== Segment start ==

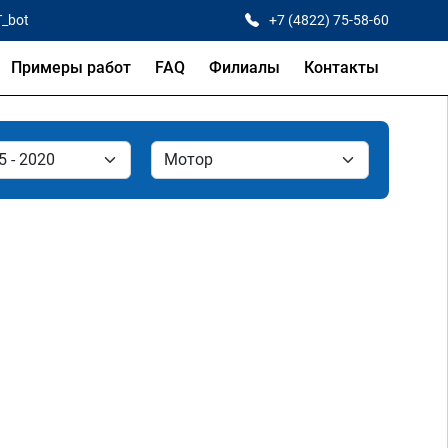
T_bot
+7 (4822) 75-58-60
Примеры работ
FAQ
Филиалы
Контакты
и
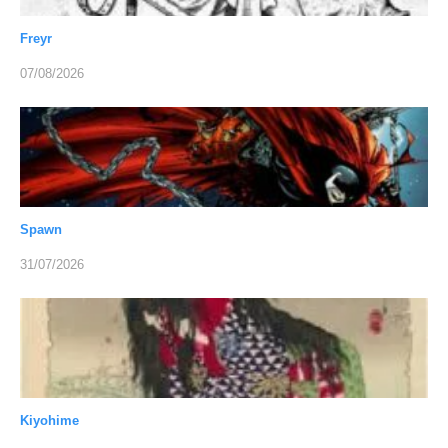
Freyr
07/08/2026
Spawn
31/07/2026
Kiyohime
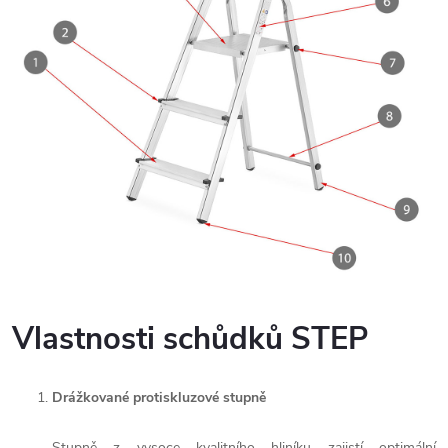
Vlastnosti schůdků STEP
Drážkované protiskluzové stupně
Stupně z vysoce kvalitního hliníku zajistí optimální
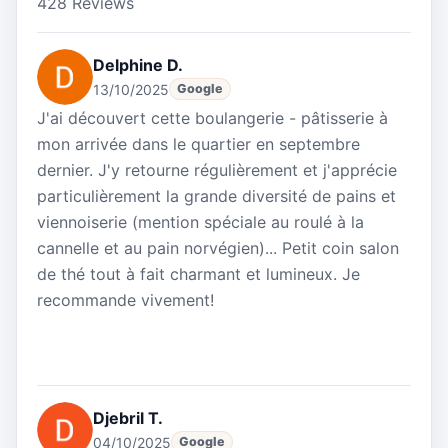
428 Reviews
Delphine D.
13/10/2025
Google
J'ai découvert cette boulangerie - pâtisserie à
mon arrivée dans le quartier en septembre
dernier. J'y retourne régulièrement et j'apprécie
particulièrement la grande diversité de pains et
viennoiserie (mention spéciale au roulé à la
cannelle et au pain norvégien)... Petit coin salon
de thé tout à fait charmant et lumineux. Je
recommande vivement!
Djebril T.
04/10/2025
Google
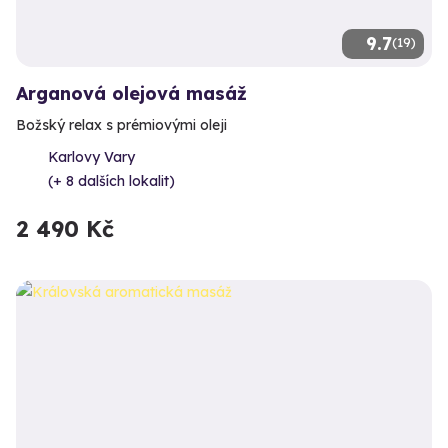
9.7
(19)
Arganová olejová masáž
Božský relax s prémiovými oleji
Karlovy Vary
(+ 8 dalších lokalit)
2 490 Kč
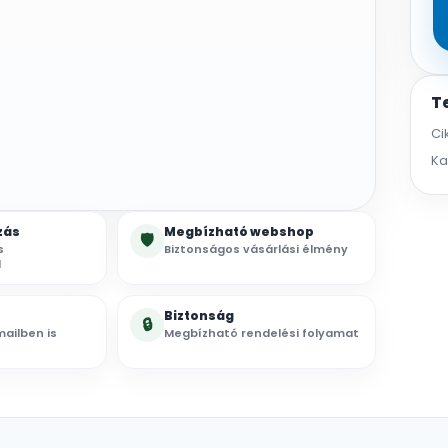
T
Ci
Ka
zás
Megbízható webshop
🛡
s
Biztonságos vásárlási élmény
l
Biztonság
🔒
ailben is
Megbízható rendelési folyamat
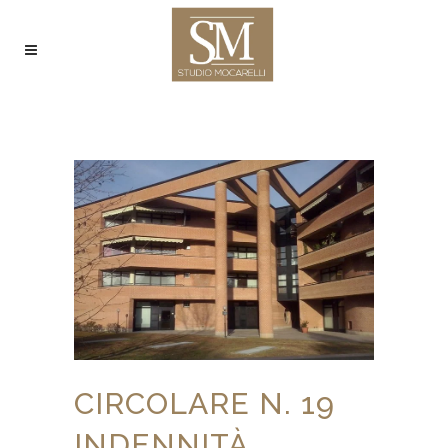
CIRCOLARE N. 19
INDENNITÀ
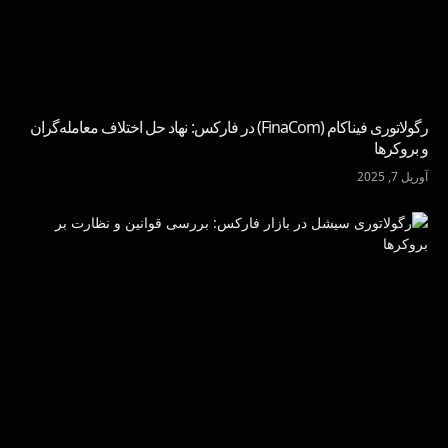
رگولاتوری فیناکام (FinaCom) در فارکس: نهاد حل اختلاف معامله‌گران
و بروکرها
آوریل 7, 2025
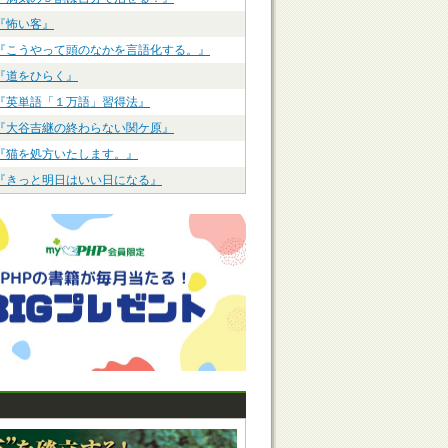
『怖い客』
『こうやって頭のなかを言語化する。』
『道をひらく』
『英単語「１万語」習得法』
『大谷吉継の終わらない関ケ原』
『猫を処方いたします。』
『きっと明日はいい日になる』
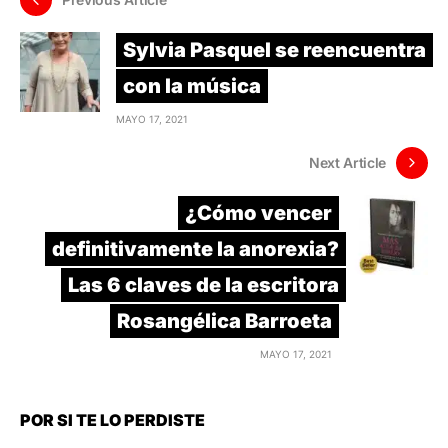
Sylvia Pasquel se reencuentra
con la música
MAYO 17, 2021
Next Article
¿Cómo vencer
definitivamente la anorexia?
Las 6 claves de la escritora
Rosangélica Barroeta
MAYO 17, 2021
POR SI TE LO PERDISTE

== Segment end ==

▶ WHAT YOU HAVE TO DO: In the entries above, find every line holding the word "Megbízható" and copy it out.

▶ WRITTEN REPLY:
Megbízható webshop
Megbízható rendelési folyamat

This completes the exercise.